[Saved entries]
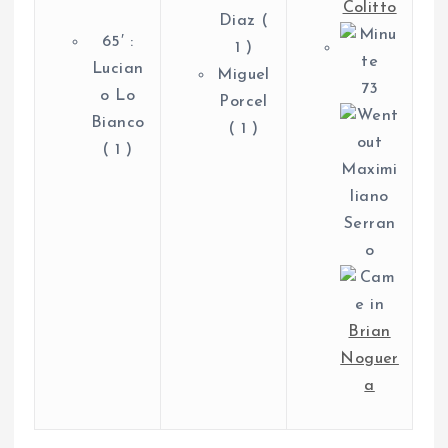
Colitto
Diaz (
65′ :
1 )
Lucian
Miguel
73
o Lo
Porcel
Bianco
( 1 )
( 1 )
Maximi
liano
Serran
o
Brian
Noguer
a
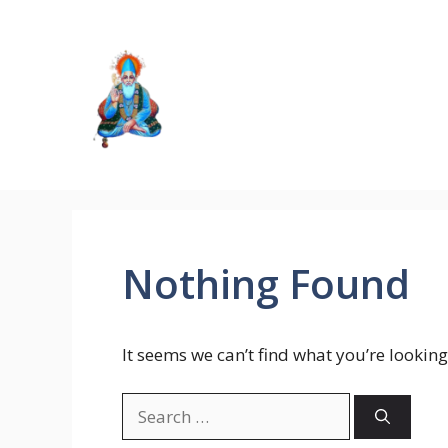
Skip
to
content
Nothing Found
It seems we can’t find what you’re looking
Search
for:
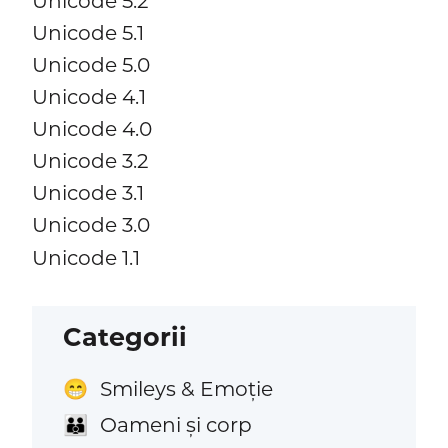
Unicode 5.2
Unicode 5.1
Unicode 5.0
Unicode 4.1
Unicode 4.0
Unicode 3.2
Unicode 3.1
Unicode 3.0
Unicode 1.1
Categorii
Smileys & Emoție
😁
Oameni și corp
👪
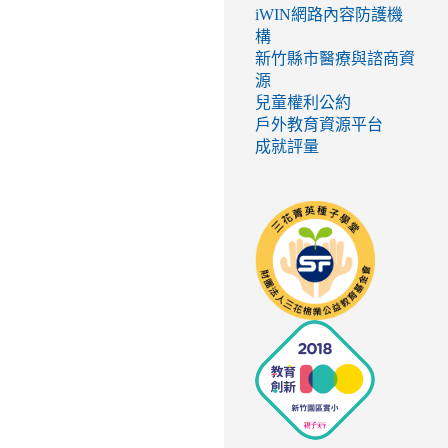
iWIN網路內容防護機
構
新竹縣市醫療與諮商資
源
兒童權利公約
戶外教育資源平台
成就評量
link
to
http://seed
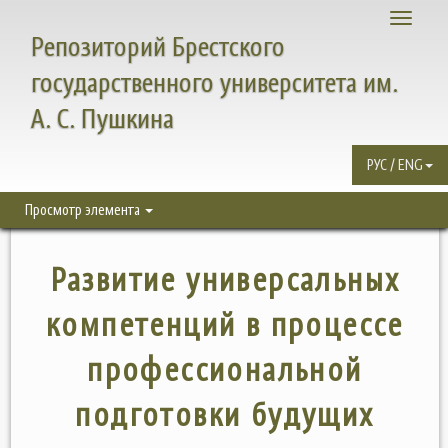
Toggle
Репозиторий Брестского
navigati
государственного университета им.
А. С. Пушкина
РУС / ENG
Просмотр элемента
Развитие универсальных
компетенций в процессе
профессиональной
подготовки будущих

YOUR GOAL
Say how many lines of the data hold the string "Unicode", with no other words in your reply.

RESPONSE
9